> [ASSIGNMENT] Although the data below contains pictures, output only the lines between those holding "2002 ben ik" and "En tant que", inclusive, exactly and without those pictures.

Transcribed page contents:
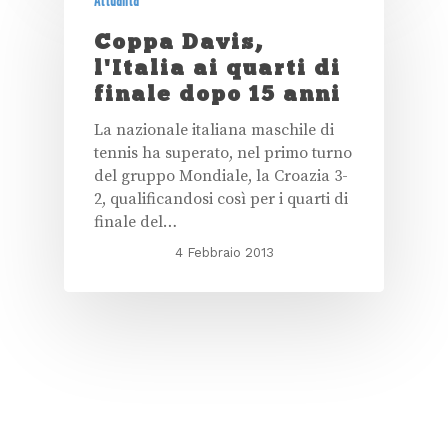
Coppa Davis,
l'Italia ai quarti di
finale dopo 15 anni
La nazionale italiana maschile di
tennis ha superato, nel primo turno
del gruppo Mondiale, la Croazia 3-
2, qualificandosi così per i quarti di
finale del…
4 Febbraio 2013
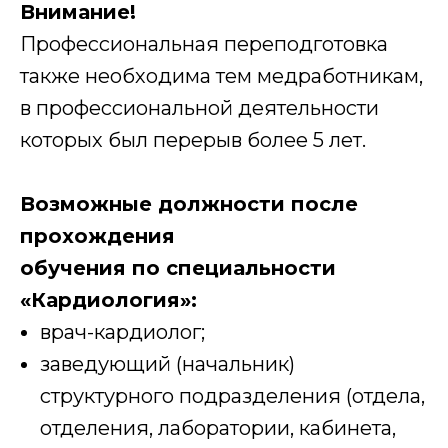
Внимание!
Профессиональная переподготовка
также необходима тем медработникам,
в профессиональной деятельности
которых был перерыв более 5 лет.
Возможные должности после
прохождения
обучения по специальности
«Кардиология»:
врач-кардиолог;
заведующий (начальник)
структурного подразделения (отдела,
отделения, лаборатории, кабинета,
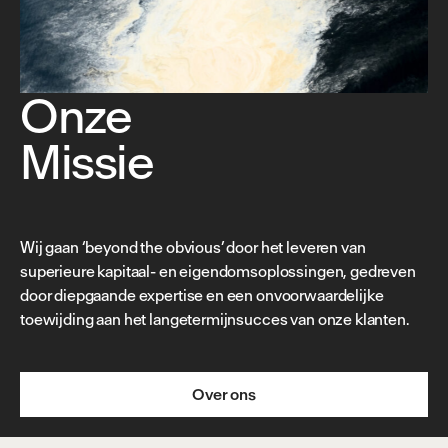
Onze
Missie
Wij gaan ‘beyond the obvious’ door het leveren van
superieure kapitaal- en eigendomsoplossingen, gedreven
door diepgaande expertise en een onvoorwaardelijke
toewijding aan het langetermijnsucces van onze klanten.
Over ons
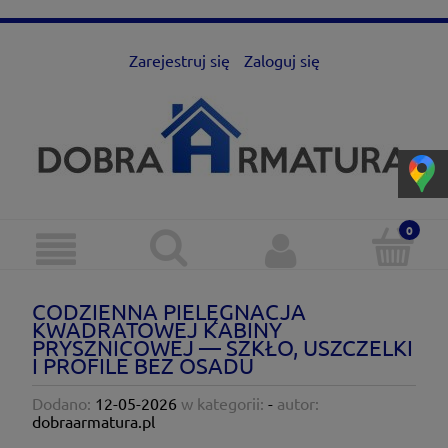
Zarejestruj się
Zaloguj się
CODZIENNA PIELĘGNACJA
KWADRATOWEJ KABINY
PRYSZNICOWEJ — SZKŁO, USZCZELKI
I PROFILE BEZ OSADU
Dodano:
12-05-2026
w kategorii:
-
autor:
dobraarmatura.pl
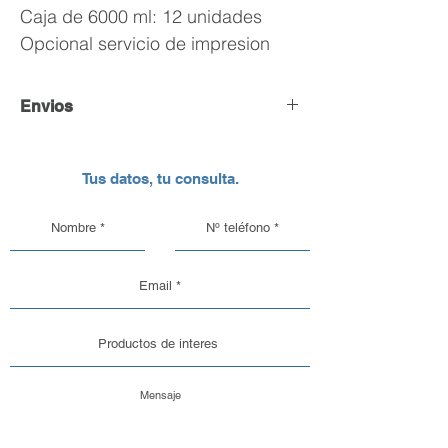
Caja de 6000 ml: 12 unidades
Opcional servicio de impresion
Envios
Envío y Retiro de Pedidos
Tus datos, tu consulta.
En DC Inc. nos encargamos de que tu
pedido llegue en perfectas
condiciones, por eso, contamos con
una logística pensada para el cuidado
de nuestros productos de vidrio y
aluminio.
Opciones de Envío
1. Envíos al Interior del País: Sabemos
que la seguridad de tu pedido es lo
más importante. Por eso, trabajamos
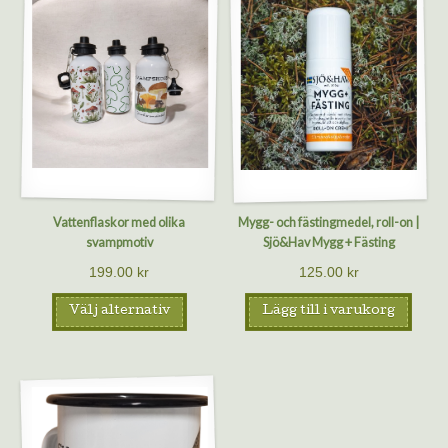
Vattenflaskor med olika
Mygg- och fästingmedel, roll-on |
svampmotiv
Sjö&Hav Mygg + Fästing
199.00
kr
125.00
kr
Välj alternativ
Lägg till i varukorg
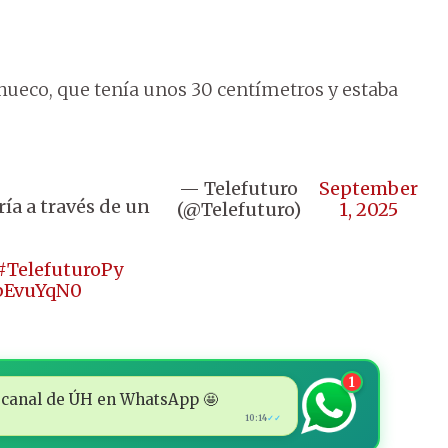
 hueco, que tenía unos 30 centímetros y estaba
— Telefuturo
September
ía a través de un
(@Telefuturo)
1, 2025
#TelefuturoPy
nbEvuYqN0
1
 al canal de ÚH en WhatsApp 🤩
10:14
✓✓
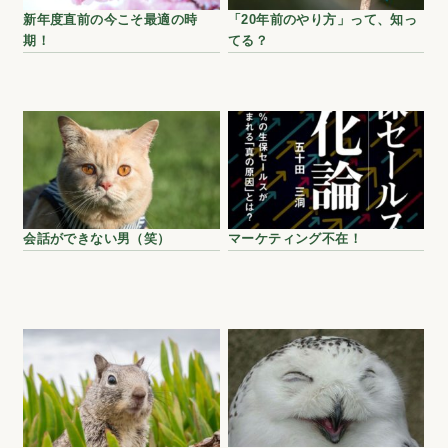
新年度直前の今こそ最適の時
「20年前のやり方」って、知っ
期！
てる？
会話ができない男（笑）
マーケティング不在！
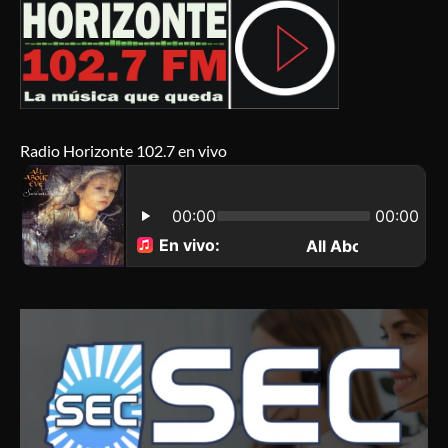
Radio Horizonte 102.7 en vivo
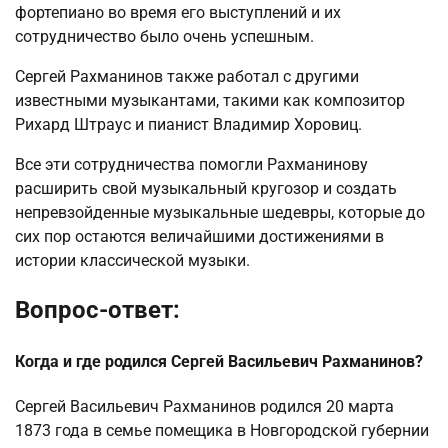
фортепиано во время его выступлений и их
сотрудничество было очень успешным.
Сергей Рахманинов также работал с другими
известными музыкантами, такими как композитор
Рихард Штраус и пианист Владимир Хоровиц.
Все эти сотрудничества помогли Рахманинову
расширить свой музыкальный кругозор и создать
непревзойденные музыкальные шедевры, которые до
сих пор остаются величайшими достижениями в
истории классической музыки.
Вопрос-ответ:
Когда и где родился Сергей Васильевич Рахманинов?
Сергей Васильевич Рахманинов родился 20 марта
1873 года в семье помещика в Новгородской губернии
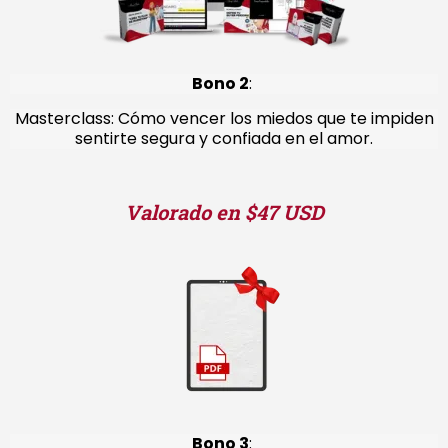
Bono 2
:
Masterclass: Cómo vencer los miedos que te impiden
sentirte segura y confiada en el amor.
Valorado en $47 USD
Bono 3
:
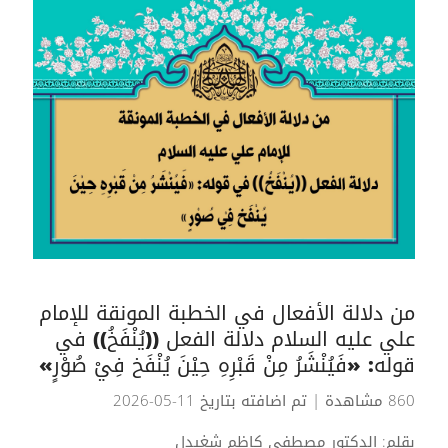
من دلالة الأفعال في الخطبة المونقة للإمام
علي عليه السلام دلالة الفعل ((يُنْفَخُ)) في
قوله: «فَيُنْشَرُ مِنْ قَبْرِهِ حِيْنَ يُنْفَخ فِيْ صُوْرٍ»
860 مشاهدة
| تم اضافته بتاريخ 11-05-2026
بقلم: الدكتور مصطفى كاظم شغيدل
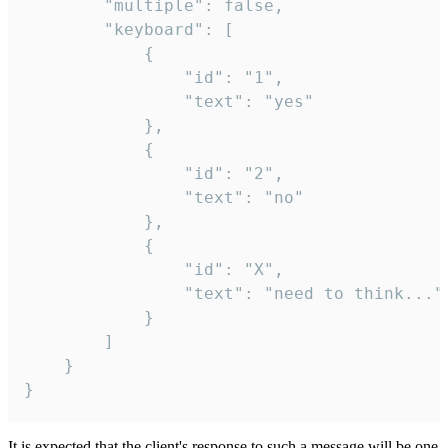
		"multiple": false,

		"keyboard": [

			{

				"id": "1",

				"text": "yes"

			},

			{

				"id": "2",

				"text": "no"

			},

			{

				"id": "X",

				"text": "need to think..."

			}

		]

	}

}
It is expected that the client's response to such a message will be one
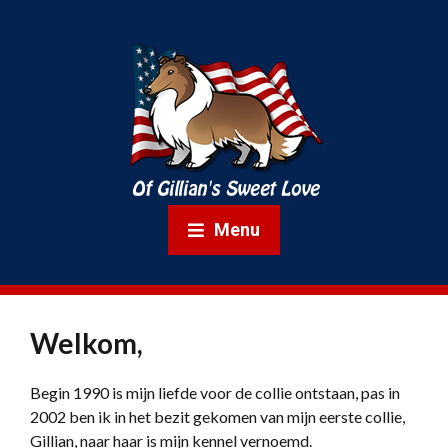
Menu
Welkom,
Begin 1990 is mijn liefde voor de collie ontstaan, pas in
2002 ben ik in het bezit gekomen van mijn eerste collie,
Gillian, naar haar is mijn kennel vernoemd.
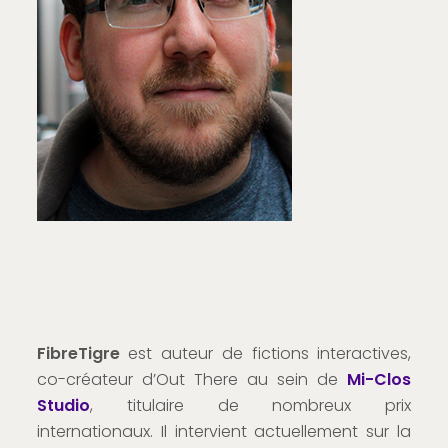
FibreTigre
est auteur de fictions interactives,
co-créateur d’Out There au sein de
Mi-Clos
Studio
, titulaire de nombreux prix
internationaux. Il intervient actuellement sur la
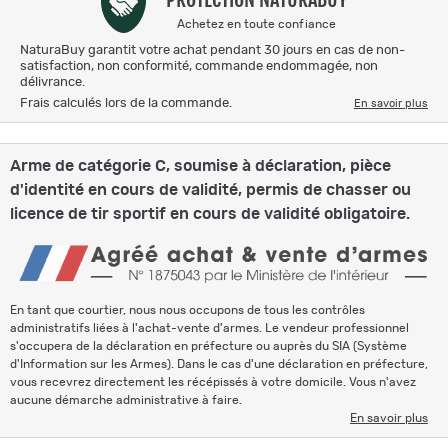
Achetez en toute confiance
NaturaBuy garantit votre achat pendant 30 jours en cas de non-
satisfaction, non conformité, commande endommagée, non
délivrance.
Frais calculés lors de la commande.
En savoir plus
Arme de catégorie C, soumise à déclaration, pièce
d'identité en cours de validité, permis de chasser ou
licence de tir sportif en cours de validité obligatoire.
En tant que courtier, nous nous occupons de tous les contrôles
administratifs liées à l'achat-vente d'armes. Le vendeur professionnel
s'occupera de la déclaration en préfecture ou auprès du SIA (Système
d'Information sur les Armes). Dans le cas d'une déclaration en préfecture,
vous recevrez directement les récépissés à votre domicile. Vous n'avez
aucune démarche administrative à faire.
En savoir plus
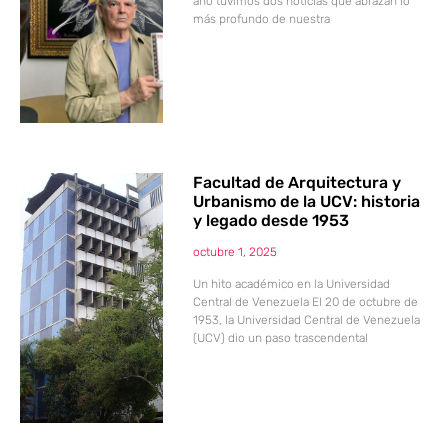
año tuvimos dos noticias que abrazan lo
más profundo de nuestra
Facultad de Arquitectura y
Urbanismo de la UCV: historia
y legado desde 1953
octubre 1, 2025
Un hito académico en la Universidad
Central de Venezuela El 20 de octubre de
1953, la Universidad Central de Venezuela
(UCV) dio un paso trascendental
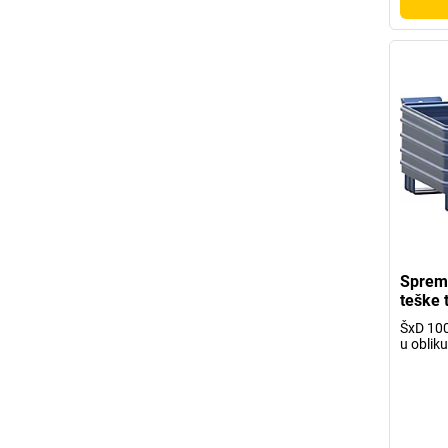
Spremn
teške 
ŠxD 10
u obliku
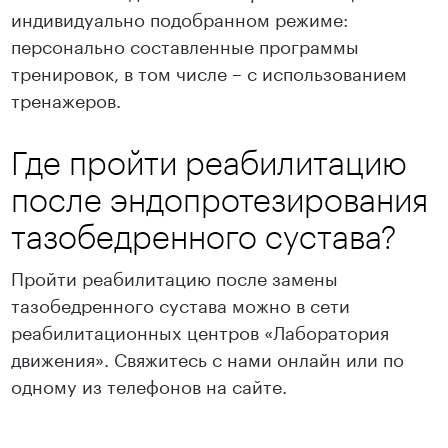
индивидуально подобранном режиме:
персонально составленные программы
тренировок, в том числе – с использованием
тренажеров.
Где пройти реабилитацию
после эндопротезирования
тазобедренного сустава?
Пройти реабилитацию после замены
тазобедренного сустава можно в сети
реабилитационных центров «Лаборатория
движения». Свяжитесь с нами онлайн или по
одному из телефонов на сайте.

> [TASK SOLUTION]
2002 ben ik in het bezit gekomen van mijn eerste collie,
Gillian, naar haar is mijn kennel vernoemd.
FibreTigre
est auteur de fictions interactives,
co-créateur d’Out There au sein de
Mi-Clos
Studio
, titulaire de nombreux prix
internationaux. Il intervient actuellement sur la
Achetez en toute confiance
NaturaBuy garantit votre achat pendant 30 jours en cas de non-
satisfaction, non conformité, commande endommagée, non
délivrance.
Frais calculés lors de la commande.
En savoir plus
Arme de catégorie C, soumise à déclaration, pièce
d'identité en cours de validité, permis de chasser ou
licence de tir sportif en cours de validité obligatoire.
En tant que courtier, nous nous occupons de tous les contrôles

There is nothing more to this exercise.